14. The non-transitory computer-readable medium of claim 13 having stored thereon second computer executable instructions which, when executed by the processor, cause the processor to update the return pointer register to a value of the second field of the entry in response to a read request.

15. The non-transitory computer-readable medium of claim 13 having stored thereon third computer executable instructions which, when executed by the processor, cause the processor to increment the global wrap group register in response to overwriting the first entry.

16. The non-transitory computer-readable medium of claim 15 having stored thereon fourth computer executable instructions which, when executed by the processor, further cause the processor to store a state of the return pointer register and the global wrap group register in response to a read or write request.

17. The non-transitory computer-readable medium of claim 16 having stored thereon fifth computer executable instructions which, when executed by the processor, cause the processor to restore the return pointer register and the global wrap group register in response to a mispredict signal.

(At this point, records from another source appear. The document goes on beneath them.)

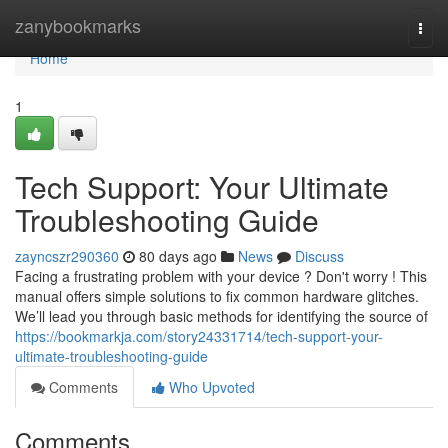
Home
zanybookmarks
Togg
navi
Home
1
Tech Support: Your Ultimate
Troubleshooting Guide
zayncszr290360
80 days ago
News
Discuss
Facing a frustrating problem with your device ? Don't worry ! This
manual offers simple solutions to fix common hardware glitches.
We’ll lead you through basic methods for identifying the source of
https://bookmarkja.com/story24331714/tech-support-your-
ultimate-troubleshooting-guide
Comments
Who Upvoted
Comments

18. The non-transitory computer-readable medium of claim 16 having stored thereon sixth computer executable instructions which, when executed by the processor, cause the processor to recognize whether the entry has been previously overwritten by comparing the local wrap group field of the entry with the global wrap group register in response to a commit signal associated with the entry.

19. A method for updating a Last-In, First-Out (LIFO) system, comprising:

writing an entry into the LIFO system;

dynamically linking the entry of the LIFO system to a previous valid entry to be returned after the entry by setting a backward link entry field in the entry;

setting a local wrap group field of the entry to a global wrap group number; and

updating a global wrap group register if a next entry to be written would start a new iteration of writing entries in the LIFO system.

20. The method of claim 19, further comprising:

checkpointing a state of the LIFO system into a branch order buffer including entries pointed to by a call pointer register and a read pointer register.

21. The method of claim 19, further comprising:

in response to reading an entry from the LIFO system:

returning data from an entry pointed to by a read pointer register; and

setting the read pointer register to a backward link field in the entry.

22. The method of claim 21, further comprising:

in response to receiving a commit signal associated with a second entry in the LIFO system:

recognizing overflow if a value of the local wrap group field of the second entry differs from a value of the global wrap group register.

23. The method of claim 20, further comprising:

in response to receiving a mispredict signal:

retrieving a checkpointed entry in the branch order buffer associated with a mispredicted instruction; and

restoring the call pointer register with a call pointer stored in the checkpointed entry; and

restoring the read pointer register with a read pointer stored in the checkpointed entry.